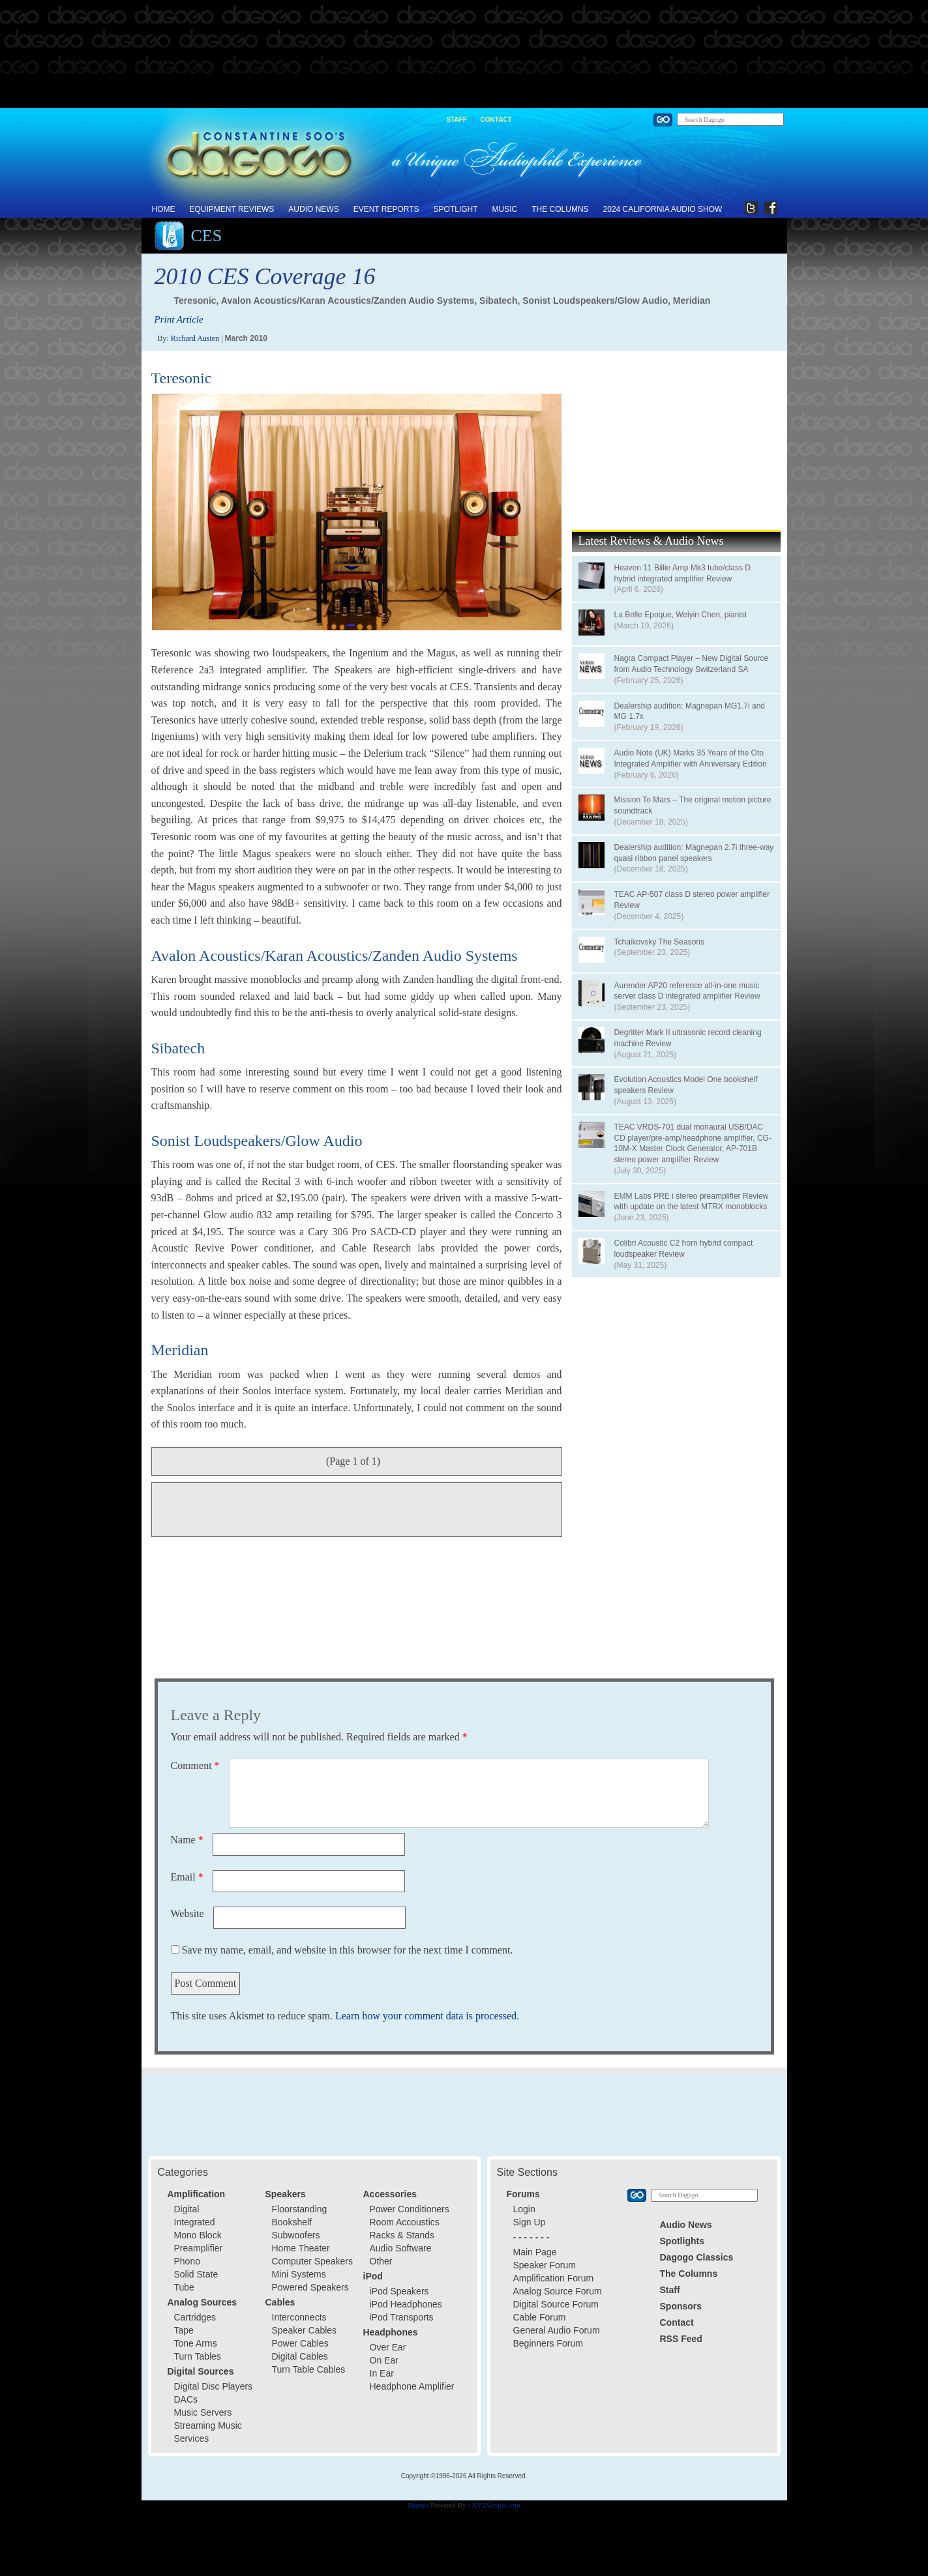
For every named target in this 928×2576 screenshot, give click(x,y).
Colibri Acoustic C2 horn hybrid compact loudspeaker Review (683, 1248)
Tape (184, 2330)
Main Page (535, 2252)
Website (187, 1913)
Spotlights (682, 2241)
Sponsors (681, 2306)
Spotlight (456, 209)
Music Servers (203, 2412)
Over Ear (388, 2347)
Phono (187, 2261)
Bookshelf (292, 2222)
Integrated (194, 2222)
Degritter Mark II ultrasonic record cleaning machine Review (688, 1038)
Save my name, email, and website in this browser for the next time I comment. (347, 1949)
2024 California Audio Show (663, 209)
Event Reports (386, 209)
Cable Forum (539, 2317)
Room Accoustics (405, 2222)
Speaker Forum (544, 2265)
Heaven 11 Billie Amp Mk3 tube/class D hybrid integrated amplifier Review (682, 573)
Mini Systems (299, 2274)
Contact (496, 119)
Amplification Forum (553, 2278)
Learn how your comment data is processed (425, 2015)
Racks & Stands (402, 2235)
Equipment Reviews (232, 209)
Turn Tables (197, 2356)
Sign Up (529, 2222)
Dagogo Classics (697, 2257)
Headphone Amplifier (412, 2386)
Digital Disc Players (213, 2386)
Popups (418, 2505)
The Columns (559, 209)
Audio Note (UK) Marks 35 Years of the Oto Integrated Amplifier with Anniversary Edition (690, 758)
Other (381, 2261)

▶ **What you need to do**: Leave every picture out, and transcribe the data above exactly as it reads.

▶ **Response below**:
For every named target in this 928×2576 screenshot, give click(x,y).
Colibri Acoustic C2 horn hybrid compact loudspeaker Review (683, 1248)
Tape (184, 2330)
Main Page (535, 2252)
Website (187, 1913)
Spotlights (682, 2241)
Sponsors (681, 2306)
Spotlight (456, 209)
Music Servers (203, 2412)
Over Ear (388, 2347)
Phono (187, 2261)
Bookshelf (292, 2222)
Integrated (194, 2222)
Degritter Mark II ultrasonic record cleaning machine Review (688, 1038)
Save my name, email, and website in this browser for the next time I comment. (347, 1949)
2024 California Audio Show (663, 209)
Event Reports (386, 209)
Cable Forum (539, 2317)
Room Accoustics (405, 2222)
Speaker Forum (544, 2265)
Heaven 11 Billie Amp Mk3 tube/class D hybrid integrated amplifier Review (682, 573)
Mini Systems (299, 2274)
Contact (496, 119)
Amplification Forum (553, 2278)
Learn how your comment data is processed (425, 2015)
Racks & Stands (402, 2235)
Equipment Reviews (232, 209)
Turn Tables (197, 2356)
Sign Up (529, 2222)
Dagogo Classics (697, 2257)
Headphone Amplifier (412, 2386)
Digital Disc Players (213, 2386)
Popups (418, 2505)
The Columns (559, 209)
Audio Note (UK) Marks 35 Years of the Oto Integrated Amplifier with Anniversary Edition (690, 758)
Other (381, 2261)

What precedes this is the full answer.